HOW TO COMPLETE THIS TASK> When the string "during" is part of a line below, that line should be copied.

Saved data entries

**********

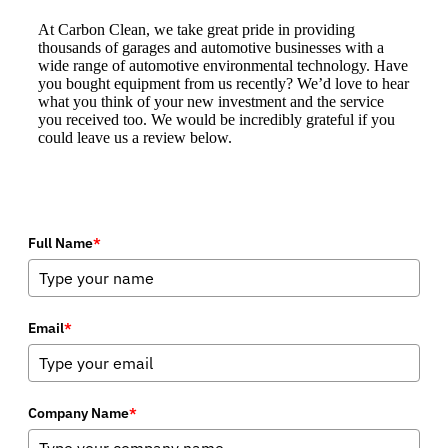
At Carbon Clean, we take great pride in providing
thousands of garages and automotive businesses with a
wide range of automotive environmental technology. Have
you bought equipment from us recently? We’d love to hear
what you think of your new investment and the service
you received too. We would be incredibly grateful if you
could leave us a review below.
Full Name
*
Email
*
Company Name
*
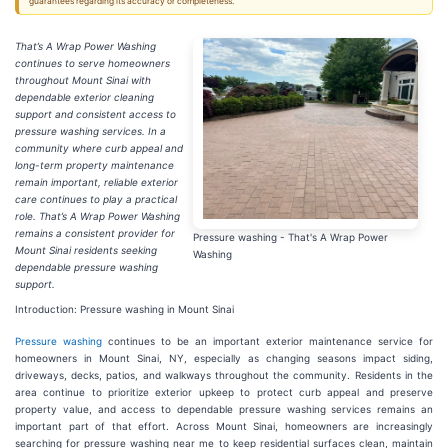
guarantees regarding its accuracy or completeness.
That’s A Wrap Power Washing
continues to serve homeowners
throughout Mount Sinai with
dependable exterior cleaning
support and consistent access to
pressure washing services. In a
community where curb appeal and
long-term property maintenance
remain important, reliable exterior
care continues to play a practical
role. That’s A Wrap Power Washing
remains a consistent provider for
Pressure washing - That's A Wrap Power
Mount Sinai residents seeking
Washing
dependable pressure washing
support.
Introduction: Pressure washing in Mount Sinai
Pressure washing
continues to be an important exterior maintenance service for
homeowners in Mount Sinai, NY, especially as changing seasons impact siding,
driveways, decks, patios, and walkways throughout the community. Residents in the
area continue to prioritize exterior upkeep to protect curb appeal and preserve
property value, and access to dependable pressure washing services remains an
important part of that effort. Across Mount Sinai, homeowners are increasingly
searching for pressure washing near me to keep residential surfaces clean, maintain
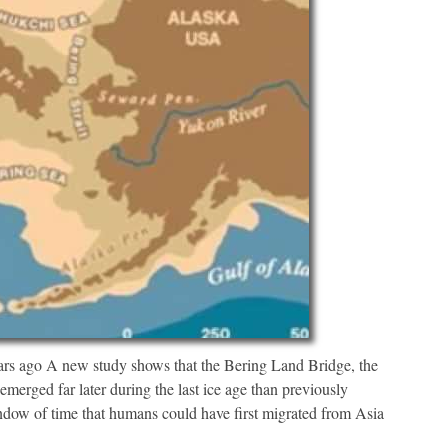
ars ago A new study shows that the Bering Land Bridge, the
emerged far later during the last ice age than previously
ndow of time that humans could have first migrated from Asia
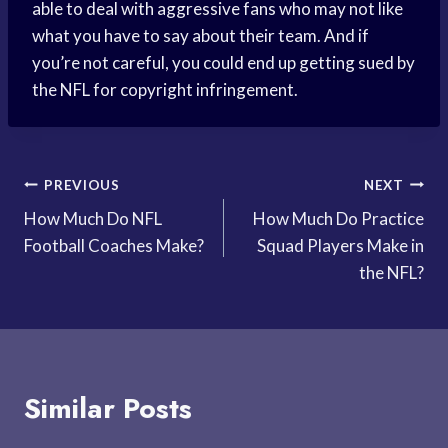
able to deal with aggressive fans who may not like
what you have to say about their team. And if
you’re not careful, you could end up getting sued by
the NFL for copyright infringement.
Post
PREVIOUS
NEXT
How Much Do NFL
How Much Do Practice
navigation
Football Coaches Make?
Squad Players Make in
the NFL?
Similar Posts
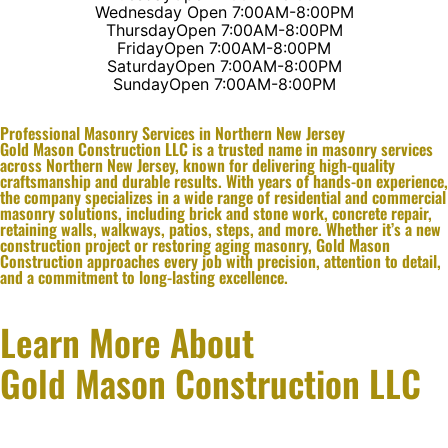
Wednesday
Open 7:00AM-8:00PM
Thursday
Open 7:00AM-8:00PM
Friday
Open 7:00AM-8:00PM
Saturday
Open 7:00AM-8:00PM
Sunday
Open 7:00AM-8:00PM
Professional Masonry Services in Northern New Jersey
Gold Mason Construction LLC is a trusted name in masonry services
across Northern New Jersey, known for delivering high-quality
craftsmanship and durable results. With years of hands-on experience,
the company specializes in a wide range of residential and commercial
masonry solutions, including brick and stone work, concrete repair,
retaining walls, walkways, patios, steps, and more. Whether it’s a new
construction project or restoring aging masonry, Gold Mason
Construction approaches every job with precision, attention to detail,
and a commitment to long-lasting excellence.
Learn More About
Gold Mason Construction LLC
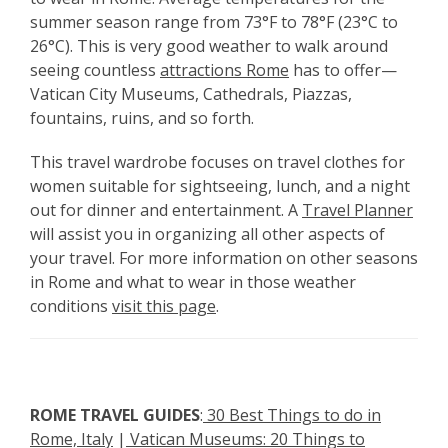
summer season range from 73°F to 78°F (23°C to
26°C). This is very good weather to walk around
seeing
countless
attractions Rome
has to offer—
Vatican City Museums, Cathedrals, Piazzas,
fountains, ruins, and so forth.
This
travel wardrobe focuses on travel clothes for
women suitable for sightseeing, lunch, and a night
out for dinner and entertainment. A
Travel Planner
will assist you in organizing all other aspects of
your travel.
For more information on other seasons
in Rome and what to wear in those weather
conditions
visit this page
.
ROME
TRAVEL GUIDES
:
30 Best Things to do in
Rome, Italy
|
Vatican Museums: 20 Things to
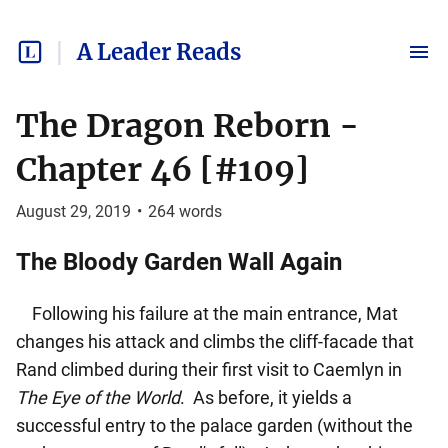
A Leader Reads
The Dragon Reborn -
Chapter 46 [#109]
August 29, 2019
•
264
words
The Bloody Garden Wall Again
Following his failure at the main entrance, Mat
changes his attack and climbs the cliff-facade that
Rand climbed during their first visit to Caemlyn in
The Eye of the World
. As before, it yields a
successful entry to the palace garden (without the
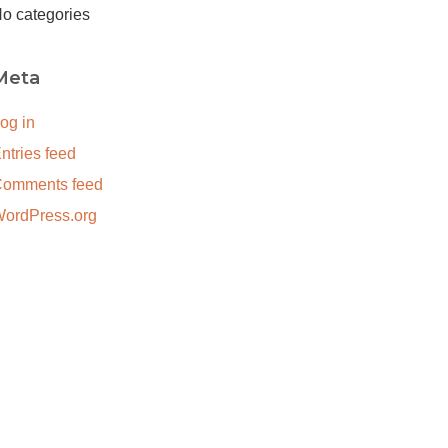
o categories
Meta
og in
ntries feed
omments feed
ordPress.org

**********

ANSWER FOR THIS EXERCISE>
emerged far later during the last ice age than previously
Rand climbed during their first visit to Caemlyn in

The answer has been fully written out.